→ WHAT TO WORK ON
Transcribe all of the data exactly. Omit the pictures.

→ RECORDED DATA
============
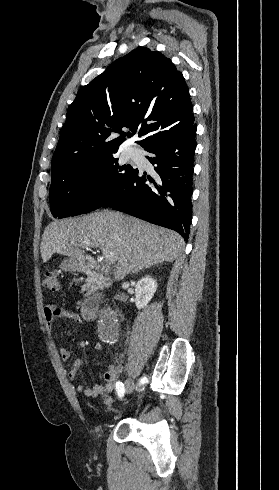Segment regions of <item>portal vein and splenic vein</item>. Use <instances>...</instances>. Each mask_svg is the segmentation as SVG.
<instances>
[{"instance_id":"1","label":"portal vein and splenic vein","mask_w":279,"mask_h":490,"mask_svg":"<svg viewBox=\"0 0 279 490\" xmlns=\"http://www.w3.org/2000/svg\"><path fill=\"white\" fill-rule=\"evenodd\" d=\"M86 248H96V246H94V244H85ZM106 262H108V264H114V262H116V258L114 256V254H112V252H106Z\"/></svg>"}]
</instances>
============
→ EXERCISE RESPONSE
Segment regions of <item>portal vein and splenic vein</item>. Use <instances>...</instances>. Each mask_svg is the segmentation as SVG.
<instances>
[{"instance_id":"1","label":"portal vein and splenic vein","mask_w":279,"mask_h":490,"mask_svg":"<svg viewBox=\"0 0 279 490\" xmlns=\"http://www.w3.org/2000/svg\"><path fill=\"white\" fill-rule=\"evenodd\" d=\"M86 248H96V246H94V244H85ZM106 262H108V264H114V262H116V258L114 256V254H112V252H106Z\"/></svg>"}]
</instances>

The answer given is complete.